Oh how I know what he means. Some days I’m trapped inside my skull with some of the meanest thoughts about myself you could ever think to hear. Or just that feeling that I want to tear my own skin off to feel better. On those days I want to reach for something so badly I have to sit perfectly still so as not to shatter. I have chosen sobriety for a long time now, but the animal in my gullet still tries to claw it’s way out sometimes. It pushes me to reach for fame, work, food, distractions, driving fast, approval, sex, love, possessions, careless choices, anything, anything, anything. Anything but silence. Anything but feeling like this.
Thank God it eventually passes.
At the bottom of the well of this misery lies the simple fear of being alone. Not alone in a room. Not alone in life. But alone in all of space and time.
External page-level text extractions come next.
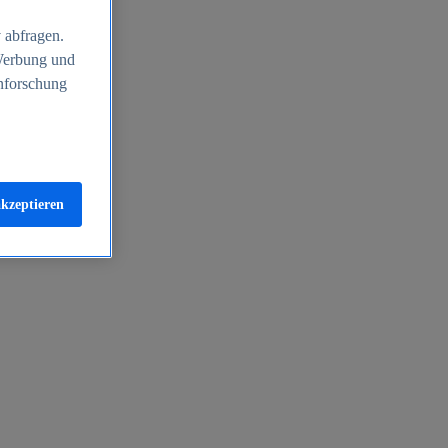
 abfragen.
 Werbung und
nforschung
akzeptieren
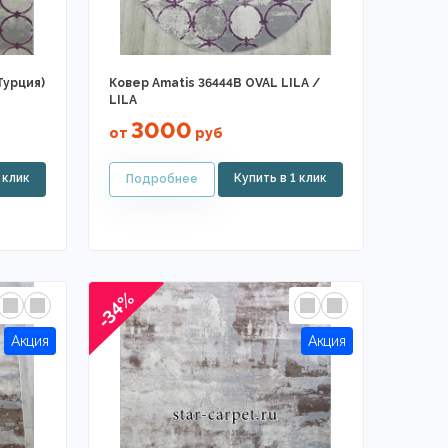
(Турция)
Ковер Amatis 36444B OVAL LILA /
LILA
3000
от
руб
-34%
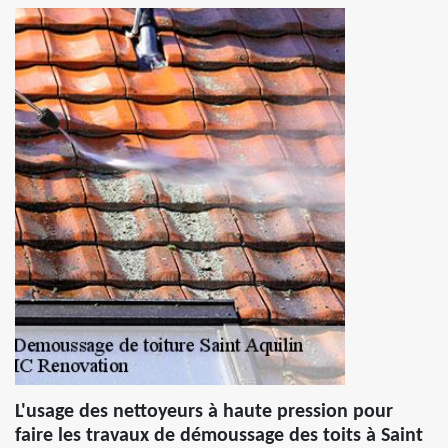
L'usage des nettoyeurs à haute pression pour
faire les travaux de démoussage des toits à Saint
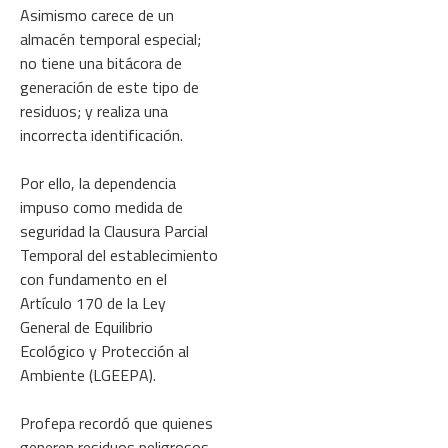
Asimismo carece de un
almacén temporal especial;
no tiene una bitácora de
generación de este tipo de
residuos; y realiza una
incorrecta identificación.
Por ello, la dependencia
impuso como medida de
seguridad la Clausura Parcial
Temporal del establecimiento
con fundamento en el
Artículo 170 de la Ley
General de Equilibrio
Ecológico y Protección al
Ambiente (LGEEPA).
Profepa recordó que quienes
generen residuos peligrosos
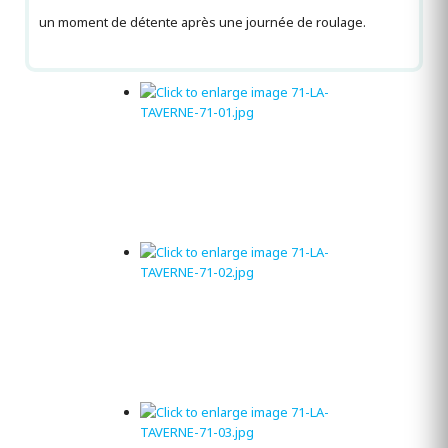
un moment de détente après une journée de roulage.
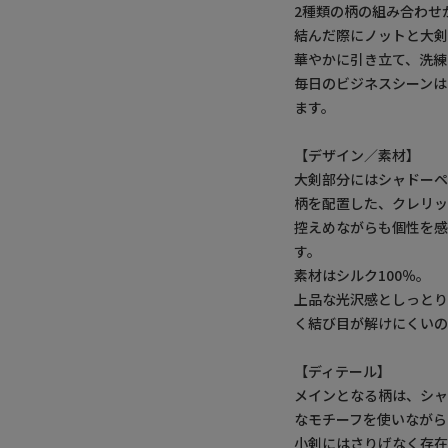
2種類の柄の組み合わせ
結んだ際にノットと大
華やかに引き立て、洗練
毎日のビジネスシーンは
ます。
【デザイン／素材】
大剣部分にはシャドー
柄を配置した、クレリッ
控えめながらも個性を
す。
素材はシルク100％。
上品な光沢感としっと
く結び目が解けにくいの
【ディテール】
メインとなる柄は、シ
なモチーフを使いながら
小剣にはさりげなく存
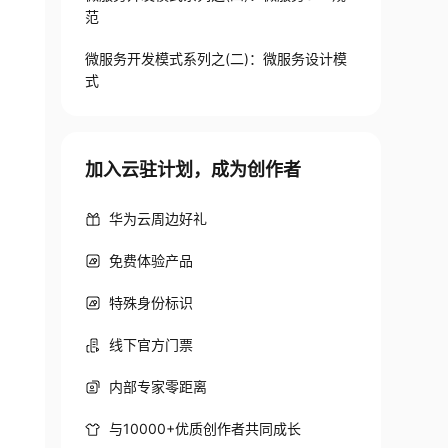
范
微服务开发模式系列之(二)：微服务设计模
式
加入云驻计划，成为创作者
华为云周边好礼
免费体验产品
特殊身份标识
线下官方门票
内部专家零距离
与10000+优质创作者共同成长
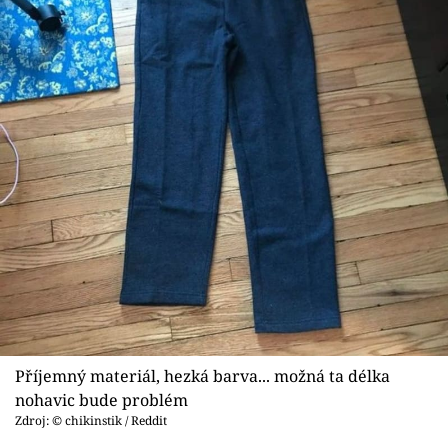
Příjemný materiál, hezká barva... možná ta délka
nohavic bude problém
Zdroj: © chikinstik / Reddit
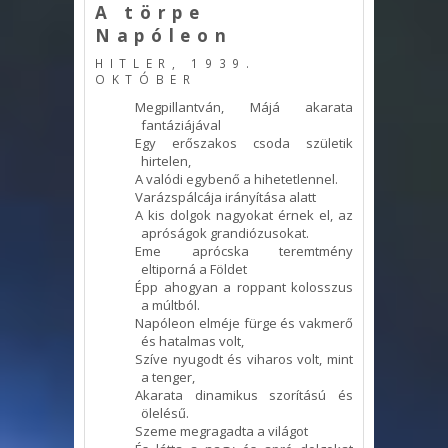
A törpe
Napóleon
HITLER, 1939.
OKTÓBER
Megpillantván, Májá akarata
fantáziájával
Egy erőszakos csoda születik
hirtelen,
A valódi egybenő a hihetetlennel.
Varázspálcája irányítása alatt
A kis dolgok nagyokat érnek el, az
apróságok grandiózusokat.
Eme aprócska teremtmény
eltiporná a Földet
Épp ahogyan a roppant kolosszus
a múltból.
Napóleon elméje fürge és vakmerő
és hatalmas volt,
Szíve nyugodt és viharos volt, mint
a tenger,
Akarata dinamikus szorítású és
ölelésű.
Szeme megragadta a világot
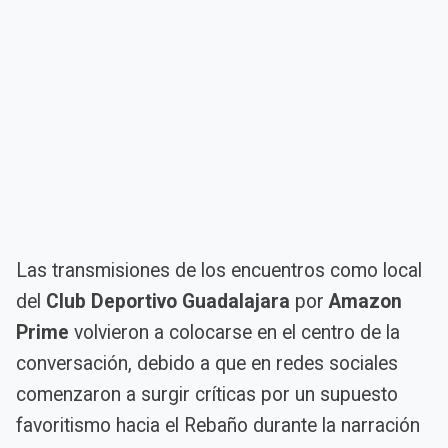
Las transmisiones de los encuentros como local
del
Club Deportivo Guadalajara
por
Amazon
Prime
volvieron a colocarse en el centro de la
conversación, debido a que en redes sociales
comenzaron a surgir críticas por un supuesto
favoritismo hacia el Rebaño durante la narración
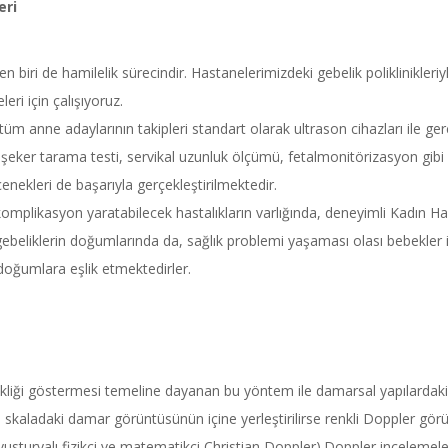
eri
biri de hamilelik sürecindir. Hastanelerimizdeki gebelik poliklinikleri
eri için çalışıyoruz.
m anne adaylarının takipleri standart olarak ultrason cihazları ile gerç
est, şeker tarama testi, servikal uzunluk ölçümü, fetalmonitörizasyon gi
nekleri de başarıyla gerçekleştirilmektedir.
da komplikasyon yaratabilecek hastalıkların varlığında, deneyimli Kadın H
gebeliklerin doğumlarında da, sağlık problemi yaşaması olası bebekler iç
oğumlara eşlik etmektedirler.
kliği göstermesi temeline dayanan bu yöntem ile damarsal yapılardaki a
i skaladaki damar görüntüsünün içine yerleştirilirse renkli Doppler gö
 (Avusturyalı fizikçi ve matematikçi Christian Doppler).Doppler incelemele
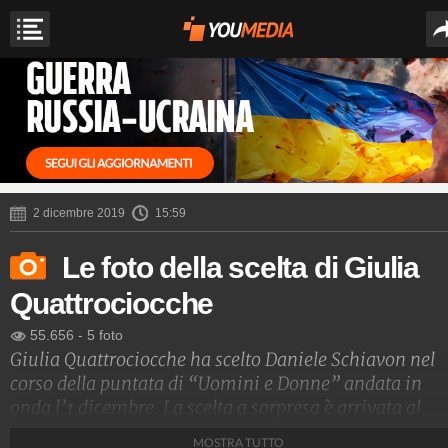
2 dicembre 2019
15:59
Le foto della scelta di Giulia
Quattrociocche
55.656
-
5 foto
Giulia Quattrociocche ha scelto Daniele Schiavon nel
corso della puntata di “Uomini e Donne” andata in
onda l’1 dicembre. La scelta a sorpresa è arrivata al
termine di un ballo significativo che ha visto la tronis
MOSTRA TUTTO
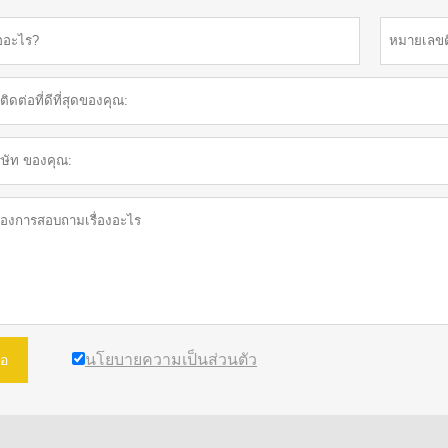
นโยบายความเป็นส่วนตัว
อ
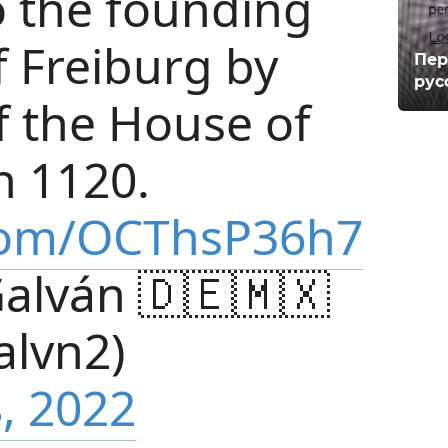
o the founding
of Freiburg by
Пер
рус
f the House of
n 1120.
.com/OCThsP36h7
alván 🇩🇪🇲🇽
alvn2)
, 2022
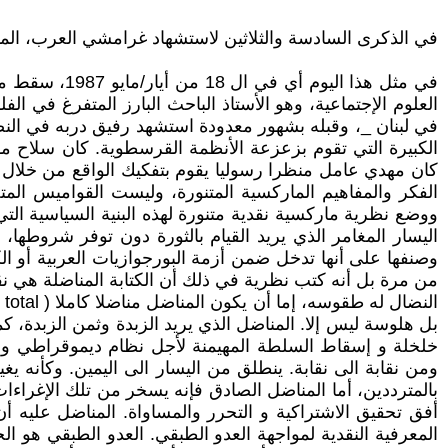
في الذكرى السادسة والثلاثين لاستشهاد غرامشي العرب، الم
في مثل هذا 
العلوم الإجتماعية، وهو الأستاذ الباحث البارز المتفرغ في
في لبنان _، وقبله بشهور معدودة استشهد رفيق دربه في ال
الكبيرة التي تقوم بزعزعة الأنظمة القرسطوية. كان سلاح م
كان مهدي عامل منظرا رسوليا يقوم بتفكيك الواقع من خلال
الفكر والمفاهيم الماركسية المتنورة، وليست القواميس المت
ووضع نظرية ماركسية نقدية متنورة لهذه البنية السياسية ا
اليسار المغامر الذي يريد القيام بالثورة دون توفر شروطها،
وصنفها على أنها تدخل ضمن أزمة البورجوازيات العربية أو ال
من مرة بل أنه كتب نظرية في ذلك أن الكتابة المناضلة هي نق
بل هلوسة ليس إلا. المناضل الذي يريد الزبدة وثمن الزبدة، 
خلخلة و إسقاط السلطة المهيمنة لأجل نظام ديموقراطي وع
ومن نقابة الى نقابة. ينطلق من اليسار الى اليمين. وكأنه 
بالمترددين، أما المناضل الصادق فإنه يسخر من تلك الإغراءات
أفق تحقيق الاشتراكية و التحرر والمساواة. المناضل عليه أن
المعرفية النقدية لمواجهة العدو الطبقي. العدو الطبقي هو ا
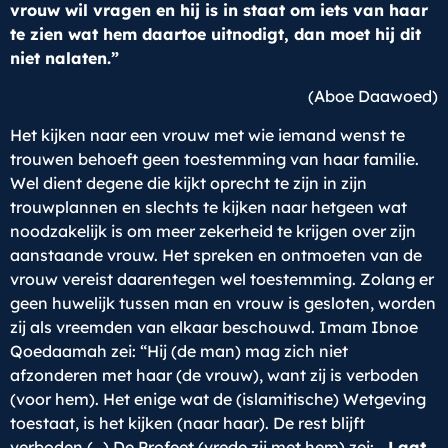
vrouw wil vragen en hij is in staat om iets van haar
te zien wat hem daartoe uitnodigt, dan moet hij dit
niet nalaten.”
(Aboe Daawoed)
Het kijken naar een vrouw met wie iemand wenst te
trouwen behoeft geen toestemming van haar familie.
Wel dient degene die kijkt oprecht te zijn in zijn
trouwplannen en slechts te kijken naar hetgeen wat
noodzakelijk is om meer zekerheid te krijgen over zijn
aanstaande vrouw. Het spreken en ontmoeten van de
vrouw vereist daarentegen wel toestemming. Zolang er
geen huwelijk tussen man en vrouw is gesloten, worden
zij als vreemden van elkaar beschouwd. Imam Ibnoe
Qoedaamah zei: “Hij (de man) mag zich niet
afzonderen met haar (de vrouw), want zij is verboden
(voor hem). Het enige wat de (islamitische) Wetgeving
toestaat, is het kijken (naar haar). De rest blijft
verboden (…) De Profeet (vrede zij met hem) zei:
,,Laat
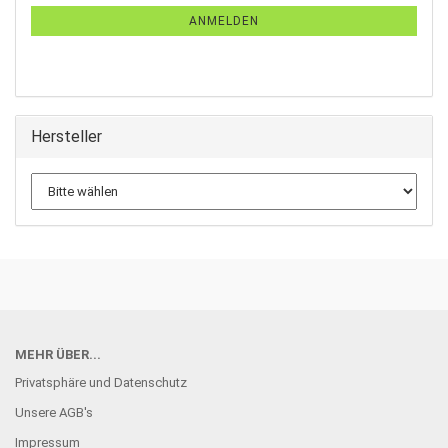
ANMELDEN
Hersteller
MEHR ÜBER...
Privatsphäre und Datenschutz
Unsere AGB's
Impressum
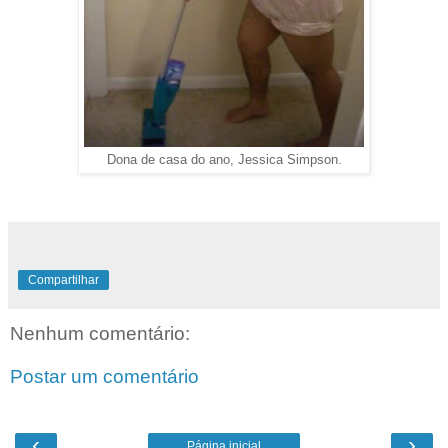
Dona de casa do ano, Jessica Simpson.
Compartilhar
Nenhum comentário:
Postar um comentário
‹
›
Página inicial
Existentially alone. Aloneness that never ends.
The Big Dipper tips in the sky above me. My feet touch the sand beneath them. There is the tiniest of cool breezes off the crashing water in front of me. In the dark the sand feels like ashes and I wish I had brought the small container of my fathers ashes with me so I could mix them in the sand, paint them on my body, pour them down my gullet with the world so I can feel connected again. Instead I drop down into the sand and beg for this feeling to be lifted from me. Offer this feeling up to the waves and the sand and the sky. To my dead father who is everywhere now. To this distant God I have never known. To the small gods who cluster around me with their tiny offerings. I am of this earth. This much is clear. Something deeper in me has to decide to reside here.
Drinking gourds carried water to slaves working in the fields. Water that rescued them each day, getting them through the hot struggle of their lives a little further, a little closer to the possibility of freedom. Here tonight, I lie in the sand under the cool lip of the stars and pray for water, not wine.